I'm not sure how much your 8 onions weigh, but my first reaction on reading your ingredient list is what a lot of veg you have for only 8 onions. Videos from restaurant kitchens often show huge stock pots filled with onions and not much more than half a pepper and a couple of carrots thrown on top, so you really have to keep in mind base gravy ingredients should be 98/99% onions IMHO.

Butter is a new one on me, but if you like that flavour in your base then go for it. Have never seen that in another base recipe though.

The bhagar (fried part) doesn't have any fixed rules as far as I can see, just keep it in proportion and remember it's a base so shouldn't be strongly spiced and if it's turning red then you've got way too much tomato.  I always tend to look back on videos from real restaurant kitchens and check my proportions are in the right ball park, as the trouble is there's a kind of Chinese whispers effect with people copying someone else's recipe from a forum then making their own changes and over the generations of changes you can end up with quite a departure from what the restaurants are using.
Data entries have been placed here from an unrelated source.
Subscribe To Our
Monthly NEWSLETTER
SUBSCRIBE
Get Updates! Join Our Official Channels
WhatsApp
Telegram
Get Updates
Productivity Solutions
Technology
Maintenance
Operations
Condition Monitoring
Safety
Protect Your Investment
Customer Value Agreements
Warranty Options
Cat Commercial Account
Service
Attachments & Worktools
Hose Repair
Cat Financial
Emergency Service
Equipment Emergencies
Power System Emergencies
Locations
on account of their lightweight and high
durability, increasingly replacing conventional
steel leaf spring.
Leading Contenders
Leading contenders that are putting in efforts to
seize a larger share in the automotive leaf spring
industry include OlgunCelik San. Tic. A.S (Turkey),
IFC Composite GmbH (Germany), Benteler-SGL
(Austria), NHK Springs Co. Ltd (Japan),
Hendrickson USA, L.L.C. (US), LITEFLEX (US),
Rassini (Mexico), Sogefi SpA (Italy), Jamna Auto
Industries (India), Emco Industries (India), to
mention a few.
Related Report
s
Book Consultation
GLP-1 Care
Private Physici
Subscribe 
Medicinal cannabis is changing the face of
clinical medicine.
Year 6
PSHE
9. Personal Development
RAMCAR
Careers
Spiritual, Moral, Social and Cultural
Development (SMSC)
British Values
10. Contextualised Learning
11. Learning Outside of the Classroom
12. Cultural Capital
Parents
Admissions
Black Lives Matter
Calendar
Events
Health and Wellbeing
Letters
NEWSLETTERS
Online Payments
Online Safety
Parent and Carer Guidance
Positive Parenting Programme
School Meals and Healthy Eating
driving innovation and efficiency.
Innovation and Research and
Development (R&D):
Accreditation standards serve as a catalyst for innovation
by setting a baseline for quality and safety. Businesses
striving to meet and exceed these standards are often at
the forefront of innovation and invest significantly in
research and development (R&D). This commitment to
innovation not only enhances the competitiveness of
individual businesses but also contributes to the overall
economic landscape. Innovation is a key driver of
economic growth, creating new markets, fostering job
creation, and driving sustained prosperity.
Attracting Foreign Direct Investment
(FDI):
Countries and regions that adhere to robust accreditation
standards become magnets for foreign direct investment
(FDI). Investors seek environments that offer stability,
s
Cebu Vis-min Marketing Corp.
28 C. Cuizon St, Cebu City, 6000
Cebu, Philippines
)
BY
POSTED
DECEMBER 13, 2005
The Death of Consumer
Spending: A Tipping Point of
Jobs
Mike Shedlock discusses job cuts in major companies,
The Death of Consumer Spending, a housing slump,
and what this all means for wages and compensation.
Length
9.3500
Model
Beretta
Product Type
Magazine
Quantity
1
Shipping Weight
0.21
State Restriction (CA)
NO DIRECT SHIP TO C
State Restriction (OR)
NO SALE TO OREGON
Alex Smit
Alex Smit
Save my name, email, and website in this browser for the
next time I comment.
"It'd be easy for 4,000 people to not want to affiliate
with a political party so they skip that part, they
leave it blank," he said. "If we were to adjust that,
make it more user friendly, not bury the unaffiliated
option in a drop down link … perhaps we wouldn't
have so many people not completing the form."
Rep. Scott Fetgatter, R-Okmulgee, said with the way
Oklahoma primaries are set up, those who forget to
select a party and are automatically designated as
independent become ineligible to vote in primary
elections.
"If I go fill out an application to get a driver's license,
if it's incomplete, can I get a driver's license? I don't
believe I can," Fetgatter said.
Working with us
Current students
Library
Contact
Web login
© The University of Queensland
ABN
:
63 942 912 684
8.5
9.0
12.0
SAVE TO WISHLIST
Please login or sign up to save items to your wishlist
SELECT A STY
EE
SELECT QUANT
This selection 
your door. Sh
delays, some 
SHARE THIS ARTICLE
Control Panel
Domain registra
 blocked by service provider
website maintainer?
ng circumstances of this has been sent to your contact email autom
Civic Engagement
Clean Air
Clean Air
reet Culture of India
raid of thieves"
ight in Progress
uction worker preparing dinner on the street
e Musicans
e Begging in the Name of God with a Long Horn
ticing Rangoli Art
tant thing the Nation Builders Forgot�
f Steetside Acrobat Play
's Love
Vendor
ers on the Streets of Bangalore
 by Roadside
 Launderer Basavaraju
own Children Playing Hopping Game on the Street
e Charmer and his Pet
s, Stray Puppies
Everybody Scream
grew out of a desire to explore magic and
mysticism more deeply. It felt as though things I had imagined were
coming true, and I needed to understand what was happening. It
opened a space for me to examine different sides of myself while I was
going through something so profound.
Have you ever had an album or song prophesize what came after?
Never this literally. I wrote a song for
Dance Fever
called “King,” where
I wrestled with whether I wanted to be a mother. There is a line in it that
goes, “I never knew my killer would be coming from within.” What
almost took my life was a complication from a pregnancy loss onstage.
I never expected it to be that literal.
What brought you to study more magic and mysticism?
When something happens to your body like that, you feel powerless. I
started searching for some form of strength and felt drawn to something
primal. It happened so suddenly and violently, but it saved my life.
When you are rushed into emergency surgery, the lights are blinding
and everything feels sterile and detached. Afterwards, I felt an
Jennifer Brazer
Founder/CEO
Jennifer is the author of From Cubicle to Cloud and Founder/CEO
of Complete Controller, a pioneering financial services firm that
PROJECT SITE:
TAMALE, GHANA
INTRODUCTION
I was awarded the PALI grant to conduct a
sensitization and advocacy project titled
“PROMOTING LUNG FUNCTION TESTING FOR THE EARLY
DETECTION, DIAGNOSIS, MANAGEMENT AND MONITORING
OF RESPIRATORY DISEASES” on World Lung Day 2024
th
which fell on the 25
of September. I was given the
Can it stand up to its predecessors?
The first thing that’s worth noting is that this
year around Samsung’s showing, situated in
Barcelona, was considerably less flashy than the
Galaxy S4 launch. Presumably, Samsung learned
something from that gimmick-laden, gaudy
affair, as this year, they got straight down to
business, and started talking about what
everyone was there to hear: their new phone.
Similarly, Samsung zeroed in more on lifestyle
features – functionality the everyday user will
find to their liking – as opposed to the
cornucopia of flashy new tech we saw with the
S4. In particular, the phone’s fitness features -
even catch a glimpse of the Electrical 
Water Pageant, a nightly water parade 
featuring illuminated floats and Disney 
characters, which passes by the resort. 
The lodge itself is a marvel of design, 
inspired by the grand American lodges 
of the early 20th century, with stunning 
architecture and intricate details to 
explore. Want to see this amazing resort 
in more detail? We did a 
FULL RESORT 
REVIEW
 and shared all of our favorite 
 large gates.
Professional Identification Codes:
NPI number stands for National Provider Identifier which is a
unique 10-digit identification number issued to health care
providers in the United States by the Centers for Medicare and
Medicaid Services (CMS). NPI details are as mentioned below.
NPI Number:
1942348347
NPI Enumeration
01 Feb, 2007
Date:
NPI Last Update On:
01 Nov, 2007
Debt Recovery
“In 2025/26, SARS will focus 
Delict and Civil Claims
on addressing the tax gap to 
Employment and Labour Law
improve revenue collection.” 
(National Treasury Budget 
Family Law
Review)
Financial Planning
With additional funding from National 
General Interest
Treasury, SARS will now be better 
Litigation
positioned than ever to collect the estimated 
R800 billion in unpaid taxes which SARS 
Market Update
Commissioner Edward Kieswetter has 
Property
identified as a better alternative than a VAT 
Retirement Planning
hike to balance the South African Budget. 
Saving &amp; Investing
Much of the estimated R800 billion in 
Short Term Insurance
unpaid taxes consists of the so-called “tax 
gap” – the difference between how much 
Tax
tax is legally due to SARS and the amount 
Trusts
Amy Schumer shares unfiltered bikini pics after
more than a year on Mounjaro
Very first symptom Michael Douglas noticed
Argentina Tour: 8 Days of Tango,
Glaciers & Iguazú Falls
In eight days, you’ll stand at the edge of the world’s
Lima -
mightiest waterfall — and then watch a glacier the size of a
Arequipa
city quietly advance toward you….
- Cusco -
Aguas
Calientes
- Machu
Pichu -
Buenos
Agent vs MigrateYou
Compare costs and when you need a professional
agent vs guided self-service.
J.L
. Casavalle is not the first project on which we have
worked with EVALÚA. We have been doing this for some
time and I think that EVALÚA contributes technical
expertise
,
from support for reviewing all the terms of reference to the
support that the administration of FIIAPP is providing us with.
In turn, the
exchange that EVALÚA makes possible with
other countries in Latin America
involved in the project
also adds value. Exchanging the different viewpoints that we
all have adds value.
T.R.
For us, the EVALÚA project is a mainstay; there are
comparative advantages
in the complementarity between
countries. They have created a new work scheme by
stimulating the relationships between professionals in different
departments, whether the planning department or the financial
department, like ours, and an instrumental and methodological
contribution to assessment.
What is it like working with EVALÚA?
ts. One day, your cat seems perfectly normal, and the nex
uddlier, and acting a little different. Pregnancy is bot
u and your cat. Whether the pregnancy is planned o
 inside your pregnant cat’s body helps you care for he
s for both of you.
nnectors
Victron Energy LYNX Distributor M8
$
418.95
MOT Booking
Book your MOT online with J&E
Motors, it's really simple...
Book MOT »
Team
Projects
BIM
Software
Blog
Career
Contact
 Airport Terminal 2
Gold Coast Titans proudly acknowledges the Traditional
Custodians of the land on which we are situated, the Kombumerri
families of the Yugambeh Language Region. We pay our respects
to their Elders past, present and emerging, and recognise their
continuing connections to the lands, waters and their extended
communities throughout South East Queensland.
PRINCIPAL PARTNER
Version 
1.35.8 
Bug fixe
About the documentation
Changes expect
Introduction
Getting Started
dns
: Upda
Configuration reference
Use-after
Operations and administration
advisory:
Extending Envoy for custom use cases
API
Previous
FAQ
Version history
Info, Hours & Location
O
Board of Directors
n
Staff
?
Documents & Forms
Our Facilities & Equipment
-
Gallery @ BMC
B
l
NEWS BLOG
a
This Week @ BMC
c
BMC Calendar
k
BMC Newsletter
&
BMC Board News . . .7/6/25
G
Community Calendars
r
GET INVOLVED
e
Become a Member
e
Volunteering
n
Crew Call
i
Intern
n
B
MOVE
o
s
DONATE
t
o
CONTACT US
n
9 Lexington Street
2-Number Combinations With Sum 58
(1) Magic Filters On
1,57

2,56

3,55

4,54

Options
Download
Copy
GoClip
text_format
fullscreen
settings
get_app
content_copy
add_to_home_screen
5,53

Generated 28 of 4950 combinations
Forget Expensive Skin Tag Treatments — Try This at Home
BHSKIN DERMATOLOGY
An example in my opinion is the way a lot of folks seem to scale down the amount of onions and water to suit a smaller pot but still want to add as much other veg as they saw in that huge pot in the video from the restaurant kitchen.

Like I said, I'm not sure how much your 8 onions weigh, but it seems to me you're making a pretty small batch of base and so "less is more" should be the order of the day to keep the other ingredients in proper proportions.